Living with Tricksters

…and Isaac was forty years old when he took Rebekah, the daughter of Bethuel the Aramean of Paddan-aram, the sister of Laban the Aramean, to be his wife.
Genesis 25:20 (NASB)

Some translations say “Syrian” instead of “Aramean” in Genesis 25:20, but the Hebrew scholars say that “Aramean” is intended for a very tricky reason.

For starters, we’re going to discover that Rebekah will have twins – Jacob and Esau.

If you know the story, you’ll draw parallels between the worldly Esau and Laben, the one who later tricks Jacob. But then, Rebekah herself is a trickster, and brings Jacob into deception as well.

So the first thing the rabbis note is that Rebekah is being clearly linked to both Bethuel and Laben, so that Esau’s wickedness has a source: he will be like his uncle and his grandfather.

Perhaps this is a teaching about the deep-rooted nature of familial wickedness.

But another clue is in the word “Aramean.”

In Hebrew, it is Arami (אֲרַמִּי):
– Aleph-Resh-Mem-Yod.

This word is a jumble of Ramai (רַמַּאי):
– Resh-Mem-Aleph-Yod

Ramai means… trickster; a cheat.

When we stare at the verse, it becomes clear what the message is: “Look! Rebekah is from a family of tricksters; she’s from a town of tricksters.”

This is going to be a story of God’s people interacting with tricksters. We’ll see it play out in the twins in an ironic way.

God Killed Bethuel

According to the rabbis, God may have killed Bethuel.

Read Genesis 24 carefully. Follow Bethuel, the father of Rebekah, and see when he shows up, and when he stops showing up.

Isn’t it odd for Rebekah’s father to be so uninvolved with the important parts of the story?

While this doesn’t seem like a good reason to end a man’s life, there is a clue – something peculiar in the text that isn’t discernible in English. It relies on an odd spelling.

Before we get to Bethuel, look carefully at verse 33. The food was set “before him,” but Eliezer does not eat yet. He insists that he wants to tell his story.

Food was set before him to eat, but he said, “I will not eat until I have told about my errand.
Genesis 24:33 (NKJV)

When Eliezer finished the story, look at how the Torah shows us Laban and Bethuel:

Then Laban and Bethuel replied, “The matter has come from the Lord; so we cannot speak to you bad or good. Here is Rebekah before you, take her and go, and let her be the wife of your master’s son, as the Lord has spoken.”
Genesis 24:50-51 (NASB)

The wickedness of Laban: he speaks before his father.

The wickedness of both: they speak of Evil (ra) and Good (tov), reversing the order of God’s tree, bringing up Evil first.

And it’s only after this that everyone eats and then goes to sleep. The next the morning, Bethuel is nowhere to be seen, ever again.

Then he and the men who were with him ate and drank and spent the night. When they got up in the morning, he said, “Send me away to my master.” But her brother and her mother said, “Let the young woman stay with us a few days, say ten; afterward she may go.”
Genesis 24:45-55 (NASB)

Strange.

So here are the conclusions: Bethuel has died; this is why Laban and Rebekah’s mom ask her to stay longer. She declines, and perhaps there is a spiritual lesson here about one who has discovered the promise of God: “Leave your father’s home, and go to a land I will show you.”

But… why did he die? What did he do, other than be possibly identified as a wicked man?

Let’s go back to verse 33:

Food was set before him to eat, but he said, “I will not eat until I have told about my errand.
Genesis 24:33 (NKJV)

The phrase we read “when food was set before him” contains an anomaly. The “set before him” should be spelled וַיּוּשַׂ֤ם.

Vav, yod, vav, shin, mem.

But it is… “misspelled.” It is spelled ויישם.

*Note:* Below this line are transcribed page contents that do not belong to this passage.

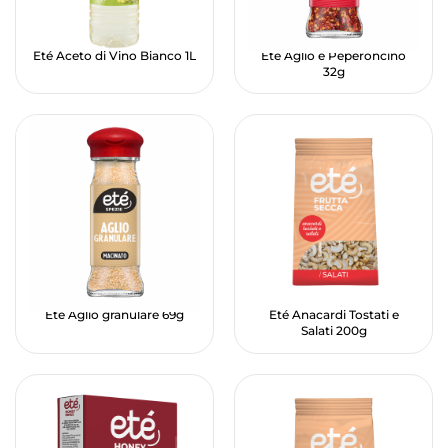
Eté Aceto di Vino Bianco 1L
Eté Aglio e Peperoncino
32g
Eté Aglio granulare 69g
Eté Anacardi Tostati e
Salati 200g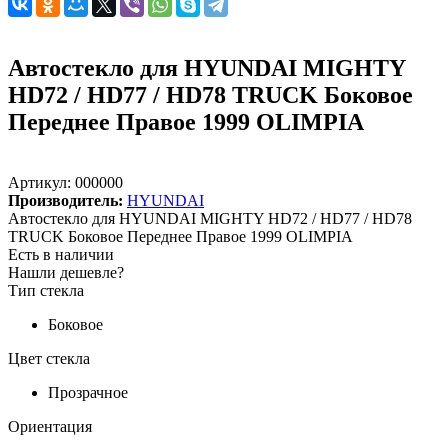
Автостекло для HYUNDAI MIGHTY
HD72 / HD77 / HD78 TRUCK Боковое
Переднее Правое 1999 OLIMPIA
Артикул:
000000
Производитель:
HYUNDAI
Автостекло для HYUNDAI MIGHTY HD72 / HD77 / HD78
TRUCK Боковое Переднее Правое 1999 OLIMPIA
Есть в наличии
Нашли дешевле?
Тип стекла
Боковое
Цвет стекла
Прозрачное
Ориентация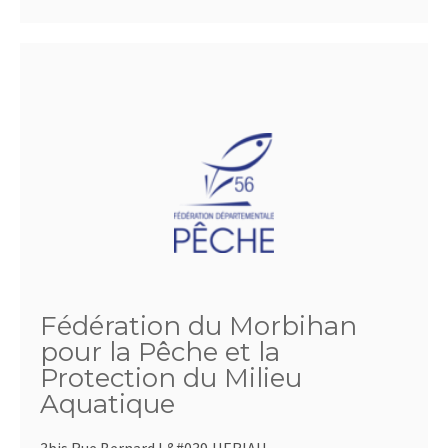
Fédération du Morbihan
pour la Pêche et la
Protection du Milieu
Aquatique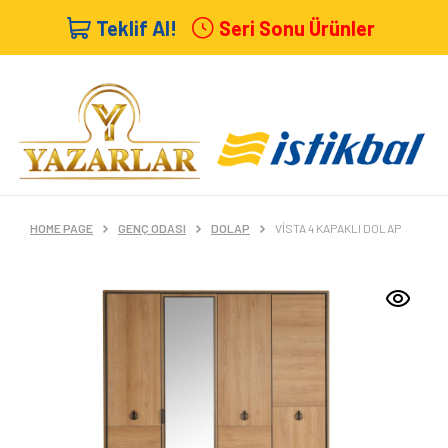
Teklif Al!
Seri Sonu Ürünler
HOME PAGE
GENÇ ODASI
DOLAP
VISTA 4 KAPAKLI DOLAP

Vav, yod, YOD, vav, shin, mem.

There’s an extra yod!

The pronunciation is the same, but the extra yod is there, staring back at the reader. And the rabbis say that when you add this extra yod, assume something extra was added to the story. To the food.

From this, they conclude that Bethuel POISONED the meal for Eliezer.

Who would receive the camels’-load of wealth if Eliezer died? Who would know what happened to him?

So when they all eat in verse 54, the angel from verse 7 is there, and he swaps the plates: Eliezer’s for Bethuel’s!

And that’s the teaching about Bethuel, the wicked father of Rebekah.

So perhaps Rebekah is called away from her earthly father, in order to join the house of a Heavenly Father.

Treasure in His Eyes

Now Rebekah had a brother whose name was Laban; and Laban ran outside to the man at the spring. When he saw the ring and the bracelets on his sister’s wrists, and when he heard the words of his sister Rebekah, saying, “This is what the man said to me,” he went to the man; and behold, he was standing by the camels at the spring.
Genesis 24:29-30 (NASB)

Perhaps Laben, too, is introduced as someone who is primarily motivated by treasure!